Alma and Mara: Breaking Down Prejudices in Post-War Society

Source: Alma Numić’s private archive

Alma Numić and Mara Milanković-Daradan are peace activists who have shared their wartime stories with others and, by listening to the stories of other survivors, they promote the idea of peace among young people. For years, they have been working to build sustainable peace in Bosnia and Herzegovina. They are an example of multi-ethnic friendship that breaks down the prejudices of post-war society.

Before the war in Bosnia and Herzegovina, Alma and Mara lived in families that didn’t know the differences. Alma describes her childhood as beautiful and happy. She grew up in a working-class family that was full of love, attention, and understanding. In school and outside of it, she shared this happiness and beauty with her peers, up until the moment when the war forced her to leave her home and she became a refugee. At the age of 14, she was wounded during the bombing in Tešanj.

Alma Numić (left) and Mara Milanković Daradan (right) (Source: Alma Numić’s private archive)

In Mara’s family, issues of religion and nationality were not important. She emphasizes that her parents raised her to see people as either humane or inhumane. The war found her in Sarajevo, where she was studying. She returned to her hometown of Derventa and joined the Army of Republika Srpska (VRS). She was wounded and is now an 80 percent disabled veteran.

Alma has been involved in peace activism for the past 13 years, since attending an educational program on peacebuilding in Bosnia and Herzegovina as a member and volunteer of the Mother Women’s Association for the Affirmation of Family Values. Through this organization, she shared her experiences from the conflict in Bosnia and Herzegovina. 

Mara has been involved in peace activism for 20 years, and she has been giving public speeches for the past ten years. She said, “It took a lot of strength and courage to speak about my experiences in front of unknown people throughout the region, to spread the idea of peace among young people who are already poisoned by hatred at home.” She added that the most challenging aspect was gaining acceptance for her work from her former friends.

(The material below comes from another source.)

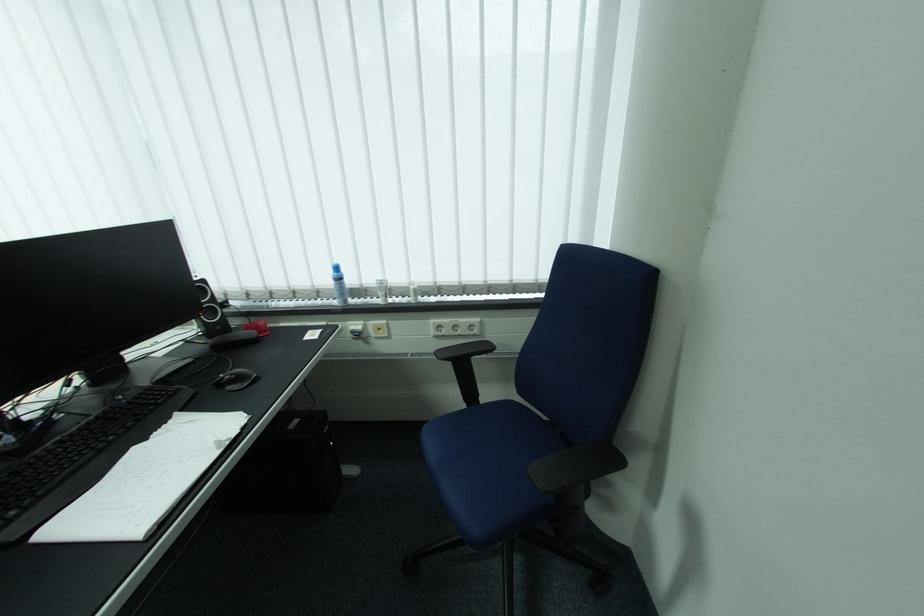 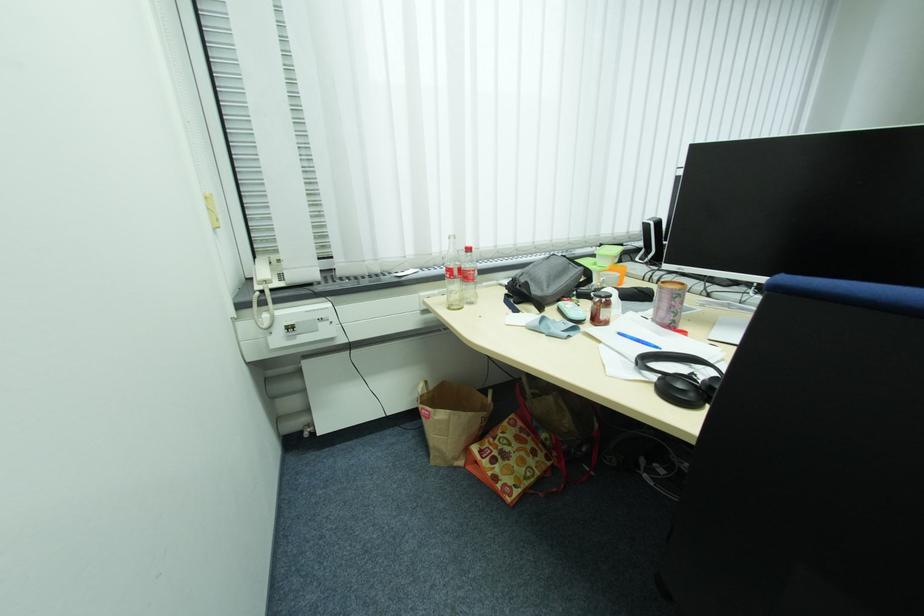 Question: What movement of the cameraman would produce the second image?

She highlighted the dozens of peace projects that she has implemented in her hometown and other cities. Through these projects, she connected 12 local communities, sports teams, cultural and artistic associations, as well as associations that emerged from the war. She noted that she organized many events on the occasion of the International Day of Peace and had conversations with hundreds of young people, urging them to “cherish peace as the apple of their eye.” 

Severe Wounds

Alma was wounded on October 8, 1995, during the bombing of Tešanjka in Tešanj, while she was in a refugee house. She recalled that it was a sunny, peaceful October day, but that something was different, as if it foreshadowed something ominous. During the bombing, nine people were killed and several others wounded.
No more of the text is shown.